Os projectos devem ser sempre desenvolvidos em parceria com outras organizações. A fotografia participativa e a metodologia photovoice são em si uma ferramenta de empowerment e por isso devem ser aplicadas num contexto mais amplo de capacitação de indivíduos e suas comunidades. É muito difícil, eu diria até impossível (tivemos essa experiência) fazer um processo num território onde não há pelo menos uma associação de base local (associação de moradores,…) mesmo com o apoio da Junta de freguesia – não chega. É preciso haver mais actores no terreno para que um projecto de fotografia participativa, com ou sem metodologia photovoice, tenha impacto na comunidade.
Qual o papel das empresas e parcerias nesta iniciativa? Qual o seu nível de importância?
No início começamos a desenvolver workshops muito ligados à Responsabilidade Social das Empresas. Estas têm meio dia ou um dia de duração. Em relação às empresas confesso-te que a expectativa era grande já que havia pouca gente a utilizar a fotografia como acção de teambuilding ou mesmo relacionada com o voluntariado. Embora as actividades tenham corrido bem continua a ser um desafio muito grande trabalhar com empresas já que trabalhamos com poucas pessoas de cada vez. No máximo podemos envolver 40 pessoas o que, logo à partida, é menos atractivo para uma empresa comparando com ações que podem envolver 100-200 pessoas.
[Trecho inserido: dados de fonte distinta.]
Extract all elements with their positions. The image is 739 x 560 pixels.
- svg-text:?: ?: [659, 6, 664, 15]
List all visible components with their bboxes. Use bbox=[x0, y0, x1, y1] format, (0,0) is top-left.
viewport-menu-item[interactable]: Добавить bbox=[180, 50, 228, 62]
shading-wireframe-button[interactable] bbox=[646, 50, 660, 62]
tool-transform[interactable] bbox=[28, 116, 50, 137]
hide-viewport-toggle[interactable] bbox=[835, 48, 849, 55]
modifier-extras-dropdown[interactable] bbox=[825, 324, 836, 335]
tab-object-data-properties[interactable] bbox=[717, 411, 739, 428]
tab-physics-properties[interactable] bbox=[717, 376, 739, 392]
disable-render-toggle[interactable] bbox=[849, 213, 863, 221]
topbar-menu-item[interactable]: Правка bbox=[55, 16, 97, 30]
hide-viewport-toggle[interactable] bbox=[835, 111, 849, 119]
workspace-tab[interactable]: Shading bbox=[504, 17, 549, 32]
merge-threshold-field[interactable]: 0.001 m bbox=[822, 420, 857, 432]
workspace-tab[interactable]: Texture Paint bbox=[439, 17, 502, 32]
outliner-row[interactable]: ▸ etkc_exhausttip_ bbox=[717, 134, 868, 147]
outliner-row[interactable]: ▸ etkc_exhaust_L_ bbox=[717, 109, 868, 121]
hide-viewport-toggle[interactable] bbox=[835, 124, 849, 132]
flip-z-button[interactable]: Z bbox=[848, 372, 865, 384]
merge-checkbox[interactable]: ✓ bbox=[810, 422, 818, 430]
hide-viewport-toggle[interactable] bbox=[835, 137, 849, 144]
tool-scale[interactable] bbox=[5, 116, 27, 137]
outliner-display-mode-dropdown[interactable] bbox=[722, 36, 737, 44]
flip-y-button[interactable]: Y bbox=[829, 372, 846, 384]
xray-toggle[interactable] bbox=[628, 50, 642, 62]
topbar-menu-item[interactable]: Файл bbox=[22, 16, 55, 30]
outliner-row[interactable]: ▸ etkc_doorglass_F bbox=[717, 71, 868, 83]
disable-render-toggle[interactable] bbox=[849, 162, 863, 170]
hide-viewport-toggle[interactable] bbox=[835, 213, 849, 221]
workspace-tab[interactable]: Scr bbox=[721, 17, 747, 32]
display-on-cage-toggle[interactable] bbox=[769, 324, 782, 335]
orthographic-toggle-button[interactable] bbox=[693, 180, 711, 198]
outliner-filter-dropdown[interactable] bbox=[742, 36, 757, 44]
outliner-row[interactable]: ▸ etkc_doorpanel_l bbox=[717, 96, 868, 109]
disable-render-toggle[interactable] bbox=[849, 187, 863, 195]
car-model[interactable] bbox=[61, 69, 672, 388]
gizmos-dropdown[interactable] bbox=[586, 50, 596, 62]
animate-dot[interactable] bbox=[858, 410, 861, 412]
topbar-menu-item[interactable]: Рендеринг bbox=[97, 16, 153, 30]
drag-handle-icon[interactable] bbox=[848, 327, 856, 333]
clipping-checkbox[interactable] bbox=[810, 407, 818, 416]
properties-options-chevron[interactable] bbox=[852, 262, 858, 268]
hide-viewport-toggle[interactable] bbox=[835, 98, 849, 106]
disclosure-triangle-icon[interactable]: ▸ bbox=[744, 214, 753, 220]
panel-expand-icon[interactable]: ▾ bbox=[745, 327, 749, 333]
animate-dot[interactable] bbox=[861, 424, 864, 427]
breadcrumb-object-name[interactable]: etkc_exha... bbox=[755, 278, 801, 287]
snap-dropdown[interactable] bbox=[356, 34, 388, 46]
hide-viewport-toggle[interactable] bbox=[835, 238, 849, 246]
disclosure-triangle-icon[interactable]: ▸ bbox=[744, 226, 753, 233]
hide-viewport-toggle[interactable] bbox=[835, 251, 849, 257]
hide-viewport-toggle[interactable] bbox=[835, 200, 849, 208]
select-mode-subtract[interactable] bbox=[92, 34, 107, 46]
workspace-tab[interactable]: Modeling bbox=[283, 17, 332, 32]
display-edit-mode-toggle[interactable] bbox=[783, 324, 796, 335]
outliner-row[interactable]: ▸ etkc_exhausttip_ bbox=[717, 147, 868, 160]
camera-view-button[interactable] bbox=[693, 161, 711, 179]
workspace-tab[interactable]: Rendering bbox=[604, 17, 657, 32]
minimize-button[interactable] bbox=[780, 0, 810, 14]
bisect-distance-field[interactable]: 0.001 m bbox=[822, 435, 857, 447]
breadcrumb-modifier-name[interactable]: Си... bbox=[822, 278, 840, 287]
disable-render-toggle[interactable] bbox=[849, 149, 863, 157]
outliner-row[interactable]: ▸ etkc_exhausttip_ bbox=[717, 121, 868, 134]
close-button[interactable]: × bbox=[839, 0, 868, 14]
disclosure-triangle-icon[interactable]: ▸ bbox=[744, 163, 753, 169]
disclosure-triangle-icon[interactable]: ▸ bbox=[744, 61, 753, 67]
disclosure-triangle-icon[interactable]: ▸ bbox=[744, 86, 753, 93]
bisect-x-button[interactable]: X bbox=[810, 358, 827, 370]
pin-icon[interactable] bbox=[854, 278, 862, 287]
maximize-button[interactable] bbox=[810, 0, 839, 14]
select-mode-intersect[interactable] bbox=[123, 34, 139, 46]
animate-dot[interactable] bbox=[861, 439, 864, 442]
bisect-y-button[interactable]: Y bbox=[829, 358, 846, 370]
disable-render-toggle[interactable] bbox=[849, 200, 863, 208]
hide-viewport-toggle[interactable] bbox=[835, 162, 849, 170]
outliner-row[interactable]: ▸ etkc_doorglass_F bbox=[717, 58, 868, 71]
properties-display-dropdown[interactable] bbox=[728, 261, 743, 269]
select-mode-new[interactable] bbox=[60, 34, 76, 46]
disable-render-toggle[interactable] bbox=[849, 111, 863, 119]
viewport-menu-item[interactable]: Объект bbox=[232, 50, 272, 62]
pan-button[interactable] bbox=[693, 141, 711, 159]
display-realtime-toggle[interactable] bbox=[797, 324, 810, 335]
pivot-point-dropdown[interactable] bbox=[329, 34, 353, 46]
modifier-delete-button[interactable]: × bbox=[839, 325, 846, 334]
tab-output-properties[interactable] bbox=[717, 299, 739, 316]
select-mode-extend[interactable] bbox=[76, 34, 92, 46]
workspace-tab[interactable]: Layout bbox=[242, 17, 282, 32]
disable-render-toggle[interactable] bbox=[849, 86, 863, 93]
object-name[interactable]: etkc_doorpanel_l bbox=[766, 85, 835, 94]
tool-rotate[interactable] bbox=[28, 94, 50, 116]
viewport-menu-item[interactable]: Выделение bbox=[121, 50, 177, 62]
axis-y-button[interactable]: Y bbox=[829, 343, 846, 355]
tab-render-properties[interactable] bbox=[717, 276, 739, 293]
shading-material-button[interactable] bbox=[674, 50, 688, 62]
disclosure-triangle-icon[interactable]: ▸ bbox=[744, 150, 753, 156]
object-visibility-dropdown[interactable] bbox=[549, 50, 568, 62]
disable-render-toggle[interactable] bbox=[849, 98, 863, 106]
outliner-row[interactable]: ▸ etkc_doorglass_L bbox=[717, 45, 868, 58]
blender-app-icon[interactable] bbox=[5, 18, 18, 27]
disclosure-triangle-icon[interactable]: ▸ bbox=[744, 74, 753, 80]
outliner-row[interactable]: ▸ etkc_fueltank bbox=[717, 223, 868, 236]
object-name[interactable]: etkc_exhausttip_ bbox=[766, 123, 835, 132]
Por isso a presença das empresas é (ainda) pouco expressiva no portfolio da FOS. Trabalhar com empresas é muito distinto de trabalhar com o terceiro sector. A linguagem, os objectivos e o “entendimento do mundo” é distinto o que obriga a uma grande ginástica em termos de criação de discurso, modelação de linguagem, criação, desenvolvimento e prototipagem de produtos, …e a dada altura as coisas foram naturalmente acontecendo mais com outros parceiros sociais e não tanto com as empresas. Cinco anos é quase nada na vida de uma organização, (…) quando se está no terreno a implementar projectos não estamos a fazer prospecção com as empresas, não há tempo … a menos que tenhamos uma equipa grande, que não é o caso. Mas temos vontade de fazer mais workshops com empresas, até porque temos muita coisa em carteira para desenvolver.
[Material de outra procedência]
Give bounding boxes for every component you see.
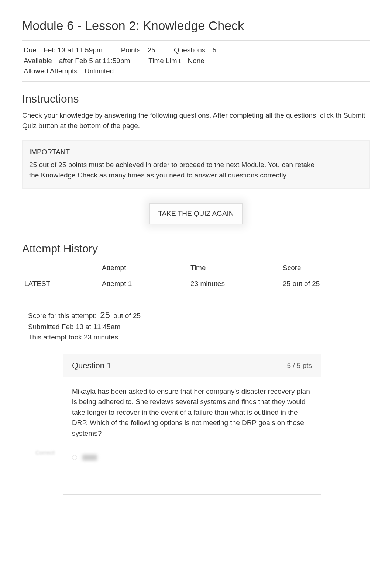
instructions-heading: Instructions (22, 93, 370, 105)
question-title: Question 1 (72, 361, 111, 370)
page-title: Module 6 - Lesson 2: Knowledge Check (22, 18, 370, 33)
col-time-header: Time (188, 260, 281, 276)
meta-due-value: Feb 13 at 11:59pm (44, 46, 103, 54)
cell-attempt[interactable]: Attempt 1 (100, 276, 188, 292)
meta-points: Points 25 (121, 45, 155, 56)
score-line: Score for this attempt: 25 out of 25 (28, 308, 364, 322)
attempt-history-heading: Attempt History (22, 242, 370, 255)
question-points: 5 / 5 pts (287, 362, 312, 370)
col-score-header: Score (281, 260, 370, 276)
table-row[interactable]: LATEST Attempt 1 23 minutes 25 out of 25 (22, 276, 370, 292)
important-title: IMPORTANT! (29, 148, 363, 156)
instructions-body: Check your knowledge by answering the fo… (22, 110, 370, 131)
meta-available-value: after Feb 5 at 11:59pm (59, 57, 130, 65)
meta-available: Available after Feb 5 at 11:59pm (24, 56, 130, 66)
cell-time: 23 minutes (188, 276, 281, 292)
meta-timelimit-value: None (188, 57, 204, 65)
important-box: IMPORTANT! 25 out of 25 points must be a… (22, 140, 370, 189)
meta-points-value: 25 (148, 46, 155, 54)
meta-due-label: Due (24, 46, 37, 54)
score-summary: Score for this attempt: 25 out of 25 Sub… (22, 303, 370, 343)
meta-questions-label: Questions (174, 46, 206, 54)
attempt-history-table: Attempt Time Score LATEST Attempt 1 23 m… (22, 260, 370, 292)
duration-line: This attempt took 23 minutes. (28, 332, 364, 343)
meta-timelimit: Time Limit None (148, 56, 204, 66)
cell-status: LATEST (22, 276, 100, 292)
table-header-row: Attempt Time Score (22, 260, 370, 276)
answer-option (72, 450, 312, 465)
cell-score: 25 out of 25 (281, 276, 370, 292)
correct-indicator: Correct! (35, 449, 55, 456)
quiz-meta-bar: Due Feb 13 at 11:59pm Points 25 Question… (22, 40, 370, 82)
meta-due: Due Feb 13 at 11:59pm (24, 45, 103, 56)
meta-attempts-value: Unlimited (85, 67, 114, 75)
question-body: Mikayla has been asked to ensure that he… (63, 377, 321, 446)
question-card: Question 1 5 / 5 pts Mikayla has been as… (63, 354, 321, 495)
score-number: 25 (100, 310, 110, 320)
question-header: Question 1 5 / 5 pts (63, 354, 321, 377)
col-status-header (22, 260, 100, 276)
meta-questions: Questions 5 (174, 45, 216, 56)
meta-points-label: Points (121, 46, 141, 54)
meta-questions-value: 5 (213, 46, 217, 54)
answer-area: Correct! (63, 446, 321, 494)
score-label: Score for this attempt: (28, 312, 97, 320)
meta-timelimit-label: Time Limit (148, 57, 180, 65)
submitted-line: Submitted Feb 13 at 11:45am (28, 322, 364, 332)
meta-available-label: Available (24, 57, 52, 65)
col-attempt-header: Attempt (100, 260, 188, 276)
score-suffix: out of 25 (113, 312, 141, 320)
answer-text-hidden (82, 455, 97, 461)
radio-icon (72, 455, 77, 460)
meta-attempts: Allowed Attempts Unlimited (24, 66, 114, 77)
meta-attempts-label: Allowed Attempts (24, 67, 78, 75)
take-quiz-again-button[interactable]: TAKE THE QUIZ AGAIN (149, 203, 242, 224)
important-body: 25 out of 25 points must be achieved in … (29, 160, 317, 181)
Quanto às metodologias utilizadas, porquê a escolha do Photovoice? Utilizam outras metodologias?
A equipa é muito variada e vai mudando. Colaboram connosco mediadores culturais, fotógrafas, psicólogos comunitários, educadores sociais e formadores. Esta é a base da FOS que é muito rica por ser tão eclética. Atrás de pessoas com este ‘background’ existe imenso conhecimento e metodologias de trabalho que só enriquecem os projectos. A fotografia participativa teve diretamente a ver com a fundadora do projeto, a Ana Filipa Flores e o seu percurso pessoal e profissional. Conta que quando descobriu a metodologia photovoice percebeu que podia juntar os dois mundos onde sempre gravitava e fazer o que genuinamente gostava: trabalhar com pessoas, ajudando-as no seu processo de transformação usando a arte (neste caso a fotografia) como ferramenta de capacitação. Partilhou a metodologia com a sua rede de amigos que trabalhavam com comunidades mais vulneráveis e estes de imediato reconheceram na metodologia o enorme potencial de capacitação e mudança. A Fotografia Participativa e a metodologia Photovoice é o ‘core’ do nosso trabalho mas na prática utilizamos muitas metodologias. No início do projeto começamos por dizer exatamente o que fazíamos … temos powerpoints nos arquivos assim:
“O FOS usa na sua acção metodologias visuais e participativas, trabalha de acordo com conceitos oriundos do fotojornalismo e da cooperação internacional, utiliza a fotografia como médium de expressão segundo uma abordagem de empowerment e baseia a sua actuação em pressupostos da educação não-formal.”
Isto é efetivamente o que fazemos mas é muito jargão académico e deixámos cair.